Ramirez and Sudano met in Nashville in 2005 where they began a creative collaboration of songwriting. Ramirez had other ideas from the start. “It was a ruse. The music was all just a cover on my part so I could be alone with Amanda,” Ramirez said. “We were both musicians. We were both artists and we were both pursuing that independently but as soon as I saw Amanda all else, everything in life, was a sidebar to her.
“I have no idea what it would be like if we were just collaborators, just purely musical. It has never been that way for me,” he said.
The couple married in 2009 and moved to Los Angeles. Ramirez’s father, Cuban poet Omar Ramirez, passed away July 2011. Sudano’s mother, disco legend Donna Summer, died soon after in May 2012. Their first child, Joaquin Ramirez, was born in February 2015. Through it all, the musicians were struck by the legacy their parents left and faced a swell of emotion thinking of the legacy they would forge for Joaquin.
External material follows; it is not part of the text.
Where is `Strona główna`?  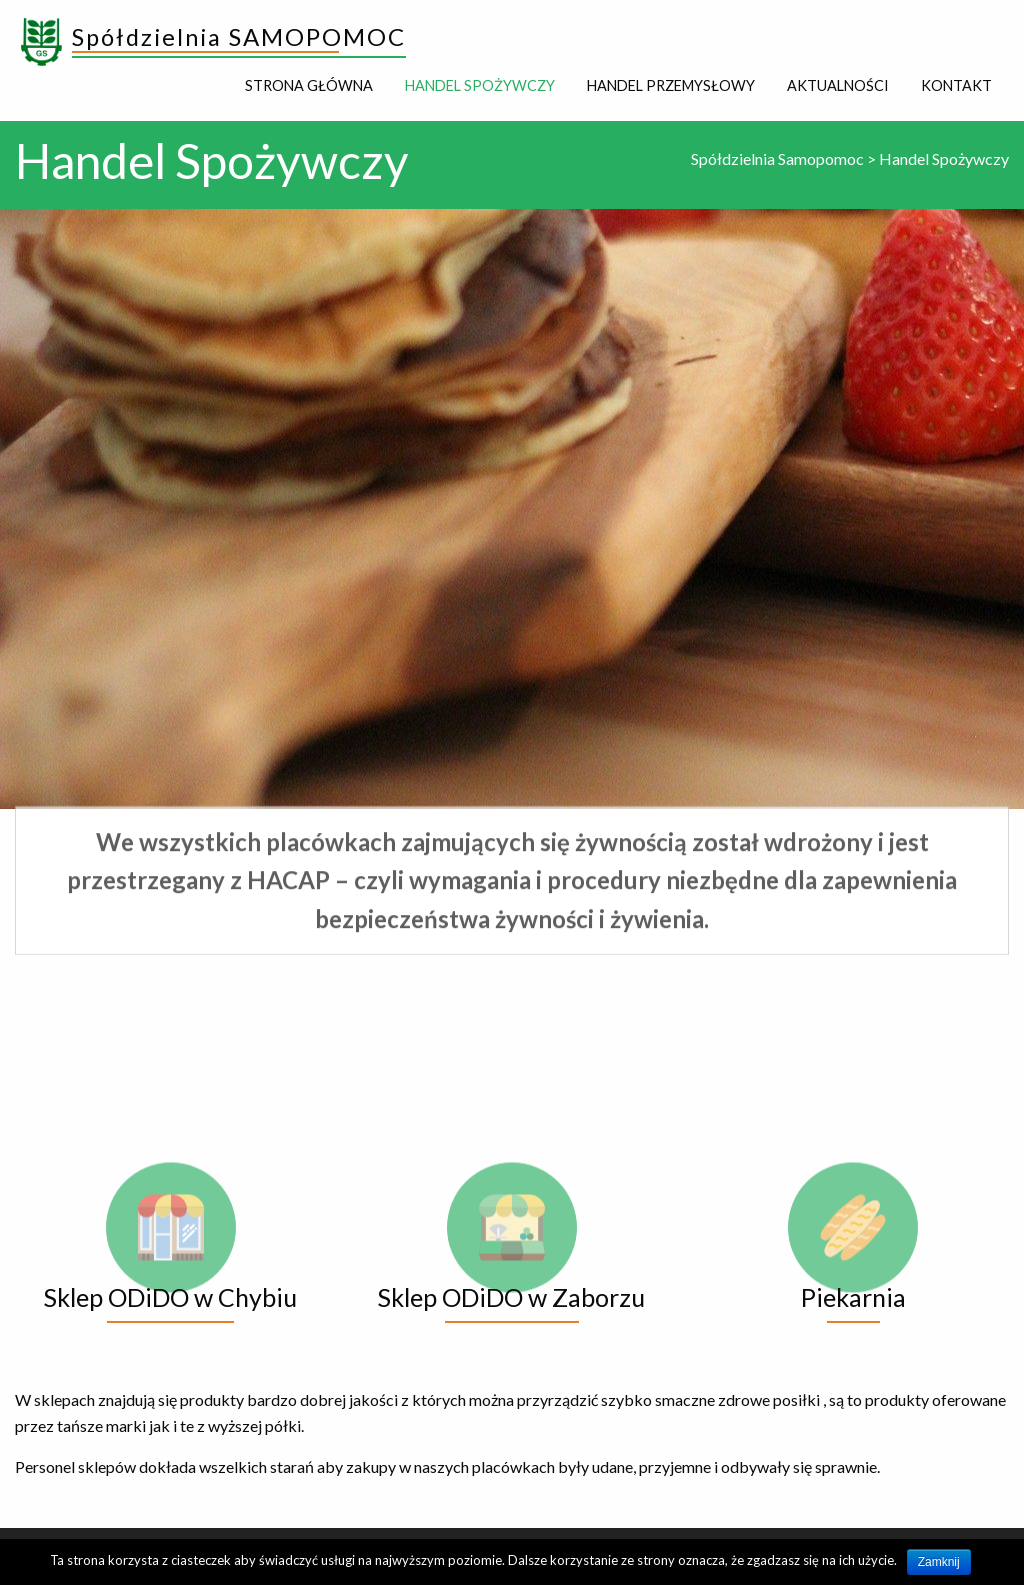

“The writing shows how Abner and I were both feeling in this period of time where you realize how much you are drawn to the things you came from, you are drawn to this unknown in the future,” Sudano said. “They both guide you. They both speak to you going forward. They both have a say in what you are doing and who you want to be.”
The duo also worked through heavy grief. “A big part for us was going through the all the emotions of loss of our parents and gain of our son, of loss and of life,” Sudano said. “It was realizing that we couldn’t be parents properly unless we both dealt with the loss of his father, the loss of my mother. That is where the song ‘Let It Matter’ happened. We realized the only way we could be healthy is if we let ourselves feel everything that we’re feeling.”
“I don’t want to feel better / I don’t want to feel good / I want to feel it hurt like losing someone should,” Sudano sings on “Let It Matter.”
“I want to hear what the angels played when they walked my daddy home,” Ramirez sings on “Drunks.”
Johnnyswim worked with several collaborators on different songs, creating a record with an array of styles. Country music icon Vince Gill brings a touch of twang in “Lonely Night in Georgia.” Violinist and composer Anton Patzner brings a springy pop vibe to “Summertime Romance,” a portrait of the couple’s relationship. “Touching Heaven” features the Lakewood Church choir of Houston singing a gospel of hallelujahs. It was written for 19-month-old Joaquin, who sings along at the end.
Johnnyswim has released three EPs, a Christmas EP, and a live album, abd has appeared on television shows, performed at major festivals, and toured extensively. Nowadays Joaquin is along for the ride, and has accompanied his parents to 29 states and four countries so far.
“It seems like such a flow of life and life doesn’t feel like working,” Ramirez said. “The concerts feel like a part of our relationship, they feel like an extension of our living room. Having Joaquin with us sitting in his little carseat on his way to shows, on his way back to the hotel room, it is all habit. It is a nice life we get to live.”